By the mid-2010s, she had followed context collapse into its darkest room. If the internet hands everyone an imagined audience and rewards whoever captures attention, then attention itself becomes a resource to be hijacked. In 2017, at the Data & Society Research Institute, Marwick and Becca Lewis published Media Manipulation and Disinformation Online, a roughly hundred-page report that reads, in retrospect, like a warning flare. They described how far-right groups practiced “attention hacking”—using memes, bots, and the strategic baiting of reporters to smuggle fringe ideas into the mainstream. The press, hungry for novelty and traffic, became an unwitting amplifier. Foreign Policy named her a Global Thinker. The rest of us called it 2016.
She kept going, into the cruellest application of the idea. Her 2021 concept—morally motivated networked harassment—explains the pile-on. Online mobs, she shows, rarely think of themselves as cruel. Someone accuses a target of violating the group’s moral norms. Outrage ignites. The swarm descends, convinced it is doing justice. Harassment, in her account, is not a breakdown of the community. It is the community, enforcing itself.
Step back, and the career resolves into a single, patient argument. For fifteen years—through Microsoft Research, Fordham, Data & Society, and now the University of North Carolina at Chapel Hill, where she is an associate professor and co-founded the Center for Information, Technology and Public Life—Alice Marwick has been studying one event from every angle: the moment the internet knocked down the walls between our audiences and put us all in one room. Self-branding is what we do in that room to be liked. The privacy crisis is what befalls the vulnerable when the room has no walls. Disinformation and harassment are what predators and mobs do once they grasp that everyone is performing for the same invisible crowd. Four subjects, one collapse.

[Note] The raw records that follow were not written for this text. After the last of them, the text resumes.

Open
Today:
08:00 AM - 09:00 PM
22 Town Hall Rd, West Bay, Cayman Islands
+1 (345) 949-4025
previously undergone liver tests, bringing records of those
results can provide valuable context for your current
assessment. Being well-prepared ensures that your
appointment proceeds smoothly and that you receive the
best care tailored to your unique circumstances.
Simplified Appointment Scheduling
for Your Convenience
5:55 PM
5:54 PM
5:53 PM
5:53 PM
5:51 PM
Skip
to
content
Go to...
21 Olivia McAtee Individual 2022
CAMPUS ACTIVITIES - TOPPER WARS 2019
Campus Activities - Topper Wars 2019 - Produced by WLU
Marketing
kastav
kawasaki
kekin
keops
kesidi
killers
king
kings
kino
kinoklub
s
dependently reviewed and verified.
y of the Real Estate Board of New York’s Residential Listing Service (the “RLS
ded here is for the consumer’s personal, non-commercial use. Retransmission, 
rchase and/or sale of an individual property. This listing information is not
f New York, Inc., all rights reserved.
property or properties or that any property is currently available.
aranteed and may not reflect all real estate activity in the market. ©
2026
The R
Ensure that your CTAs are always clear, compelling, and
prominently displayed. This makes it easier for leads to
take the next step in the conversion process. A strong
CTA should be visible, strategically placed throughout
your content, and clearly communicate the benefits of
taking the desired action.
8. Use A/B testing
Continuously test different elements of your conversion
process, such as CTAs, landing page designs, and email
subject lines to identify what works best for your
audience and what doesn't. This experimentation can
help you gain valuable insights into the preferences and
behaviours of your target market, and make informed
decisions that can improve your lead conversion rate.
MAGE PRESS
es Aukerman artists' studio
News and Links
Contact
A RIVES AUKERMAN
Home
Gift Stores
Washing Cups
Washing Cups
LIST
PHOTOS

What makes her unusual is that she never treats any of it as a personal failing—not the strivers, not the harassers, not the people who cannot keep their data safe. The architecture is doing exactly what it was built to do. That is the source of her authority, and it is also, if you press on it, the open question she leaves behind. Marwick has shown, more clearly than almost anyone, that these are structural problems—networked, collective, designed in. And yet the remedies on offer remain stubbornly individual: tighten your settings, brand yourself better, block, mute, log off. The private is political. The hard part, the part even she cannot finish alone, is that our politics has not yet decided what to do about it.
She has spent her career describing the room with extraordinary precision. The walls are still down. Everyone is still watching. The remaining question is who, finally, is going to build something better—and whether the rest of us were paying attention to the person who saw it first.